Required from the data below: the exact lines starting at the line containing "道和向西开放的桥头堡，加强中哈会晤合作和沟通" and ending at the line containing "Informativa", with both ends kept and all pictures dropped.

*** Source information Section Begins ***

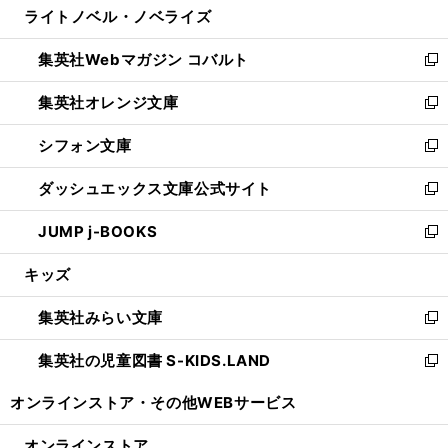
ライトノベル・ノベライズ
く
で
ド
ィ
い
開
ウ
ン
ウ
集英社Webマガジン コバルト
く
で
ド
ィ
新
開
ウ
ン
し
集英社オレンジ文庫
く
で
ド
い
新
開
ウ
ウ
し
シフォン文庫
く
で
ィ
い
新
開
ン
ウ
し
ダッシュエックス文庫公式サイト
く
ド
ィ
い
新
ウ
ン
ウ
し
JUMP j-BOOKS
で
ド
ィ
い
新
開
ウ
ン
ウ
し
キッズ
く
で
ド
ィ
い
開
ウ
ン
ウ
集英社みらい文庫
く
で
ド
ィ
新
開
ウ
ン
し
集英社の児童図書 S-KIDS.LAND
く
で
ド
い
新
開
ウ
ウ
し
オンラインストア・
その他WEBサービス
く
で
ィ
い
開
ン
ウ
オンラインストア
く
ド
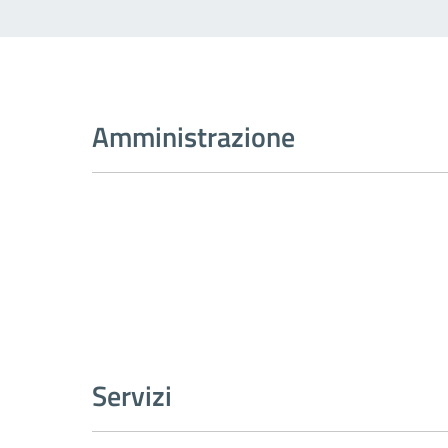
Amministrazione
Servizi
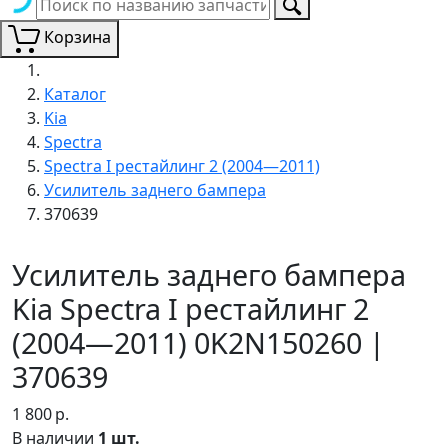
Корзина
Каталог
Kia
Spectra
Spectra I рестайлинг 2 (2004—2011)
Усилитель заднего бампера
370639
Усилитель заднего бампера
Kia Spectra I рестайлинг 2
(2004—2011) 0K2N150260 |
370639
1 800
р.
В наличии
1 шт.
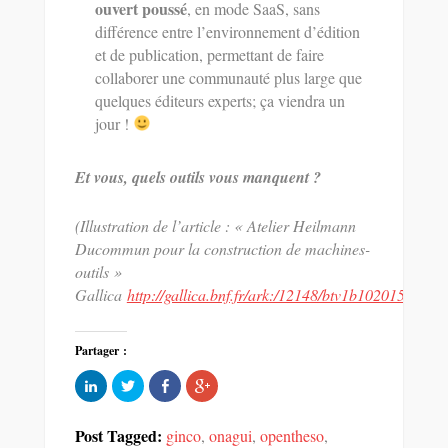
ouvert poussé
, en mode SaaS, sans
différence entre l’environnement d’édition
et de publication, permettant de faire
collaborer une communauté plus large que
quelques éditeurs experts; ça viendra un
jour !
Et vous, quels outils vous manquent ?
(Illustration de l’article : « Atelier Heilmann
Ducommun pour la construction de machines-
outils »
Gallica
http://gallica.bnf.fr/ark:/12148/btv1b10201510v
)
Partager :
Cliquez
Partager
Partager
Cliquez
pour
sur
sur
pour
partager
Twitter(ouvre
Facebook(ouvre
partager
sur
dans
dans
sur
LinkedIn(ouvre
une
une
Google+
Post Tagged:
ginco
,
onagui
,
opentheso
,
dans
nouvelle
nouvelle
(ouvre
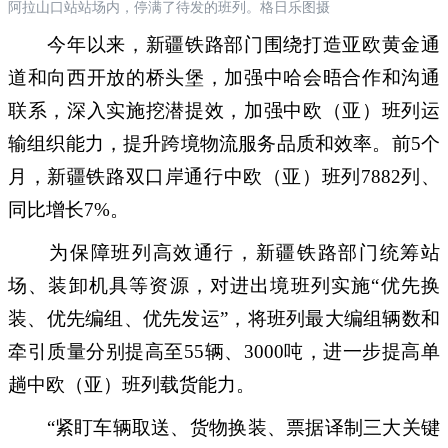
阿拉山口站站场内，停满了待发的班列。格日乐图摄
今年以来，新疆铁路部门围绕打造亚欧黄金通
道和向西开放的桥头堡，加强中哈会晤合作和沟通
联系，深入实施挖潜提效，加强中欧（亚）班列运
输组织能力，提升跨境物流服务品质和效率。前5个
月，新疆铁路双口岸通行中欧（亚）班列7882列、
同比增长7%。
为保障班列高效通行，新疆铁路部门统筹站
场、装卸机具等资源，对进出境班列实施“优先换
装、优先编组、优先发运”，将班列最大编组辆数和
牵引质量分别提高至55辆、3000吨，进一步提高单
趟中欧（亚）班列载货能力。
“紧盯车辆取送、货物换装、票据译制三大关键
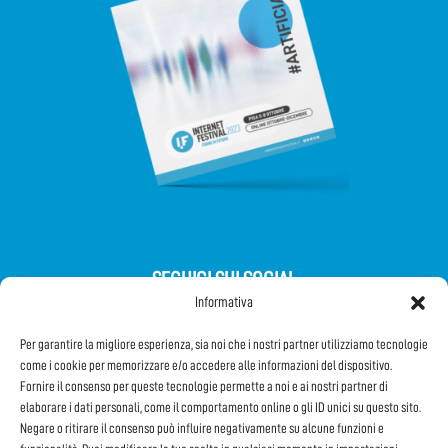
SEGUICI SUI SOCIAL
Informativa
Per garantire la migliore esperienza, sia noi che i nostri partner utilizziamo tecnologie
come i cookie per memorizzare e/o accedere alle informazioni del dispositivo.
Fornire il consenso per queste tecnologie permette a noi e ai nostri partner di
elaborare i dati personali, come il comportamento online o gli ID unici su questo sito.
Iscriviti alla Newsletter
Negare o ritirare il consenso può influire negativamente su alcune funzioni e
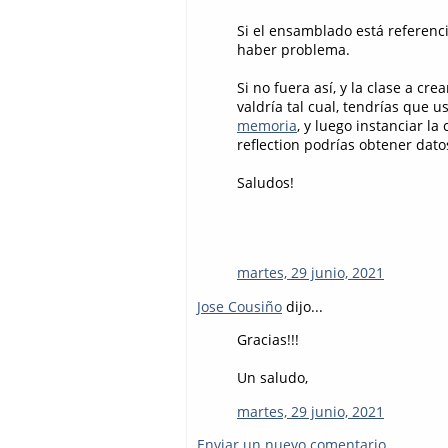
Si el ensamblado está referenci
haber problema.
Si no fuera así, y la clase a cr
valdría tal cual, tendrías que 
memoria
, y luego instanciar l
reflection podrías obtener dato
Saludos!
martes, 29 junio, 2021
Jose Cousiño
dijo...
Gracias!!!
Un saludo,
martes, 29 junio, 2021
Enviar un nuevo comentario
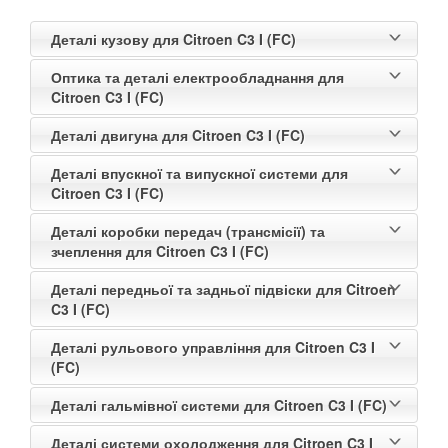
Деталі кузову для Citroen C3 I (FC)
Оптика та деталі електрообладнання для
Citroen C3 I (FC)
Деталі двигуна для Citroen C3 I (FC)
Деталі впускної та випускної системи для
Citroen C3 I (FC)
Деталі коробки передач (трансмісії) та
зчеплення для Citroen C3 I (FC)
Деталі передньої та задньої підвіски для Citroen
C3 I (FC)
Деталі рульового управління для Citroen C3 I
(FC)
Деталі гальмівної системи для Citroen C3 I (FC)
Деталі системи охолодження для Citroen C3 I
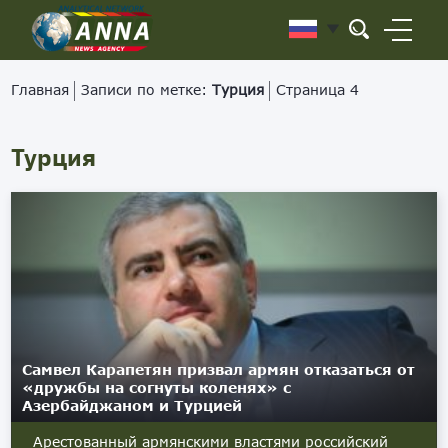
Главная
Записи по метке:
Турция
Страница 4
Турция
Самвел Карапетян призвал армян отказаться от
«дружбы на согнуты коленях» с
Азербайджаном и Турцией
Арестованный армянскими властями российский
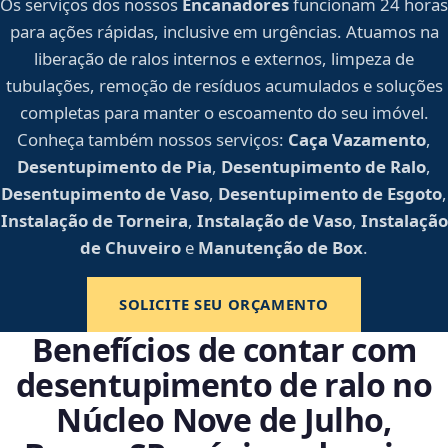
Os serviços dos nossos
Encanadores
funcionam 24 horas
para ações rápidas, inclusive em urgências. Atuamos na
liberação de ralos internos e externos, limpeza de
tubulações, remoção de resíduos acumulados e soluções
completas para manter o escoamento do seu imóvel.
Conheça também nossos serviços:
Caça Vazamento
,
Desentupimento de Pia
,
Desentupimento de Ralo
,
Desentupimento de Vaso
,
Desentupimento de Esgoto
,
Instalação de Torneira
,
Instalação de Vaso
,
Instalação
de Chuveiro
e
Manutenção de Box
.
SOLICITE SEU ORÇAMENTO
Benefícios de contar com
desentupimento de ralo no
Núcleo Nove de Julho,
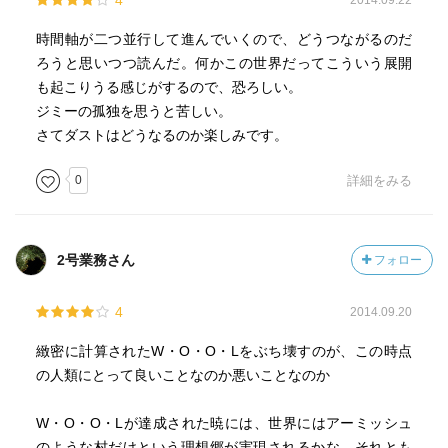
4
2014.09.22
興味は尽きません… 古書店で探してみなきゃ！
時間軸が二つ並行して進んでいくので、どうつながるのだ
ろうと思いつつ読んだ。何かこの世界だってこういう展開
も起こりうる感じがするので、恐ろしい。
ジミーの孤独を思うと苦しい。
さてダストはどうなるのか楽しみです。
0
詳細をみる
以下、主な登場人物です。
「ドナルド・キーン」
2号業務さん
フォロー
ジョージア州選出の下院議員
4
2014.09.20
「ヘレン・キーン」
ドナルドの妻
緻密に計算されたW・O・O・Lをぶち壊すのが、この時点
の人類にとって良いことなのか悪いことなのか
「シャーロット・キーン」
ドナルドの妹。空軍の無人機パイロット
W・O・O・Lが達成された暁には、世界にはアーミッシュ
のような村だけという理想郷が実現されるかな、それとも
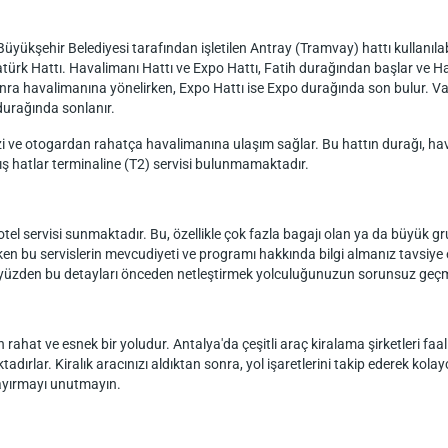
üyükşehir Belediyesi tarafından işletilen Antray (Tramvay) hattı kullanıla
atürk Hattı. Havalimanı Hattı ve Expo Hattı, Fatih durağından başlar ve
onra havalimanına yönelirken, Expo Hattı ise Expo durağında son bulur. Va
durağında sonlanır.
 ve otogardan rahatça havalimanına ulaşım sağlar. Bu hattın durağı, haval
ış hatlar terminaline (T2) servisi bulunmamaktadır.
tel servisi sunmaktadır. Bu, özellikle çok fazla bagajı olan ya da büyük g
rken bu servislerin mevcudiyeti ve programı hakkında bilgi almanız tavsiye ed
u yüzden bu detayları önceden netleştirmek yolculuğunuzun sorunsuz geçm
hat ve esnek bir yoludur. Antalya'da çeşitli araç kiralama şirketleri faali
dırlar. Kiralık aracınızı aldıktan sonra, yol işaretlerini takip ederek kola
 ayırmayı unutmayın.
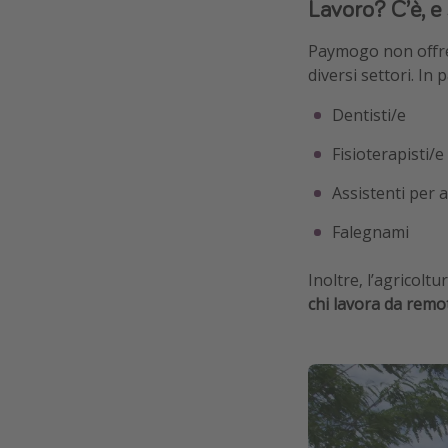
Lavoro? C’è, e 
Paymogo non offre 
diversi settori. In
Dentisti/e
Fisioterapisti/e
Assistenti per 
Falegnami
Inoltre, l’agricol
chi lavora da remo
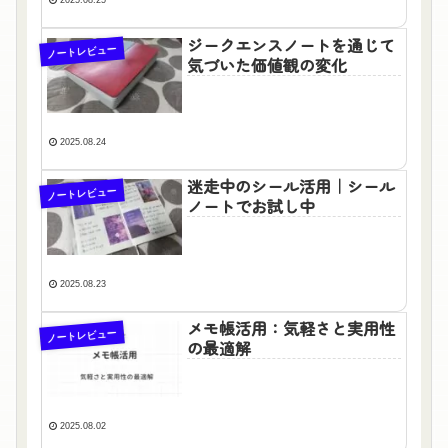
2025.08.25
ジークエンスノートを通じて
ノートレビュー
気づいた価値観の変化
2025.08.24
迷走中のシール活用｜シール
ノートレビュー
ノートでお試し中
2025.08.23
メモ帳活用：気軽さと実用性
ノートレビュー
の最適解
2025.08.02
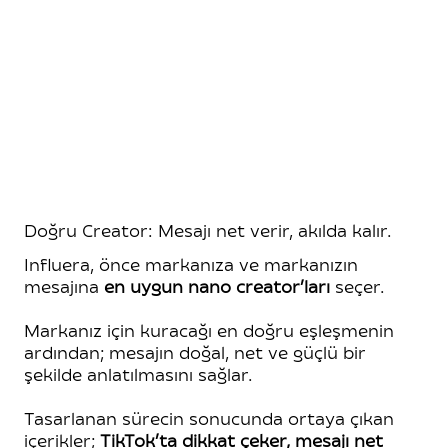
Doğru Creator: Mesajı net verir, akılda kalır.
Influera, önce markanıza ve markanızın
mesajına
en uygun nano creator’ları
seçer.
Markanız için kuracağı en doğru eşleşmenin
ardından; mesajın doğal, net ve güçlü bir
şekilde anlatılmasını sağlar.
Tasarlanan sürecin sonucunda ortaya çıkan
içerikler;
TikTok’ta dikkat çeker, mesajı net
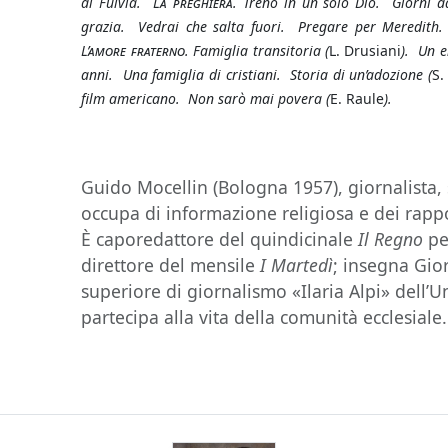
di Fulvia.
La preghiera.
Treno in un solo Dio. Giorni d
grazia. Vedrai che salta fuori. Pregare per Meredith
L’amore fraterno
. Famiglia transitoria (
L. Drusiani
). Un 
anni. Una famiglia di cristiani. Storia di un’adozione (
S.
film americano. Non sarò mai povera (
E. Raule
).
Guido Mocellin (Bologna 1957), giornalista, s
occupa di informazione religiosa e dei rapport
È caporedattore del quindicinale
Il Regno
pe
direttore del mensile
I Martedì
; insegna Gio
superiore di giornalismo «Ilaria Alpi» dell’U
partecipa alla vita della comunità ecclesial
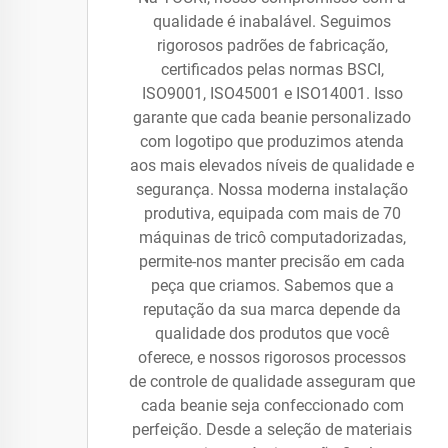
qualidade é inabalável. Seguimos
rigorosos padrões de fabricação,
certificados pelas normas BSCI,
ISO9001, ISO45001 e ISO14001. Isso
garante que cada beanie personalizado
com logotipo que produzimos atenda
aos mais elevados níveis de qualidade e
segurança. Nossa moderna instalação
produtiva, equipada com mais de 70
máquinas de tricô computadorizadas,
permite-nos manter precisão em cada
peça que criamos. Sabemos que a
reputação da sua marca depende da
qualidade dos produtos que você
oferece, e nossos rigorosos processos
de controle de qualidade asseguram que
cada beanie seja confeccionado com
perfeição. Desde a seleção de materiais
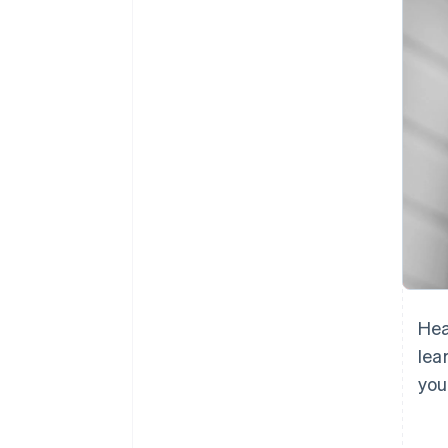
Link
Pagamento accelerato
Financial Connections
Conti finanziari collegati
Hea
lea
you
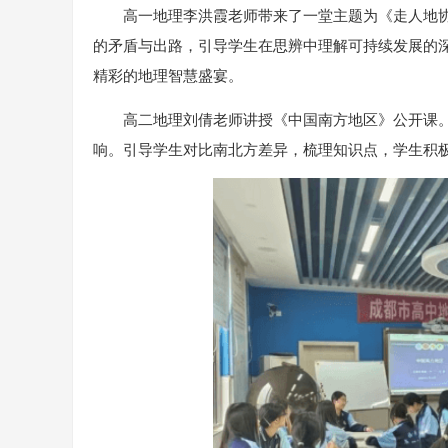
高一地理李洪霞老师带来了一堂主题为《走人地
的矛盾与出路，引导学生在思辨中理解可持续发展的
精彩的地理智慧盛宴。
高二地理刘倩老师讲授《中国南方地区》公开课
响。引导学生对比南北方差异，梳理知识点，学生积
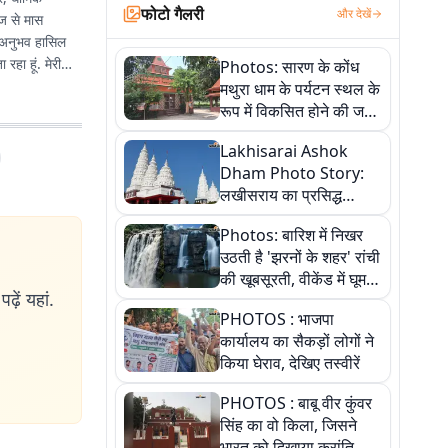
फोटो गैलरी
और देखें
ेज से मास
का अनुभव हासिल
हा हूं. मेरी
Photos: सारण के कोंध
मथुरा धाम के पर्यटन स्थल के
रूप में विकसित होने की जगी
आस, 9 तस्वीरों में देखें पूरी
Lakhisarai Ashok
कहानी
Dham Photo Story:
लखीसराय का प्रसिद्ध
अशोक धाम—आस्था,
Photos: बारिश में निखर
श्रृंगार, अनुष्ठान और
उठती है 'झरनों के शहर' रांची
अलौकिक संध्या आरती के
की खूबसूरती, वीकेंड में घूम
विहंगम दृश्य
ढ़ें यहां.
आएं ये 5 वादियां
PHOTOS : भाजपा
कार्यालय का सैकड़ों लोगों ने
किया घेराव, देखिए तस्वीरें
PHOTOS : बाबू वीर कुंवर
सिंह का वो किला, जिसने
भारत को दिखाया क्रांति का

*** Source information Section Ends ***

Answer below:
道和向西开放的桥头堡，加强中哈会晤合作和沟通
联系，深入实施挖潜提效，加强中欧（亚）班列运
输组织能力，提升跨境物流服务品质和效率。前5个
月，新疆铁路双口岸通行中欧（亚）班列7882列、
同比增长7%。
为保障班列高效通行，新疆铁路部门统筹站
场、装卸机具等资源，对进出境班列实施“优先换
装、优先编组、优先发运”，将班列最大编组辆数和
牵引质量分别提高至55辆、3000吨，进一步提高单
趟中欧（亚）班列载货能力。
“紧盯车辆取送、货物换装、票据译制三大关键
SEGUICI SUI SOCIAL
Informativa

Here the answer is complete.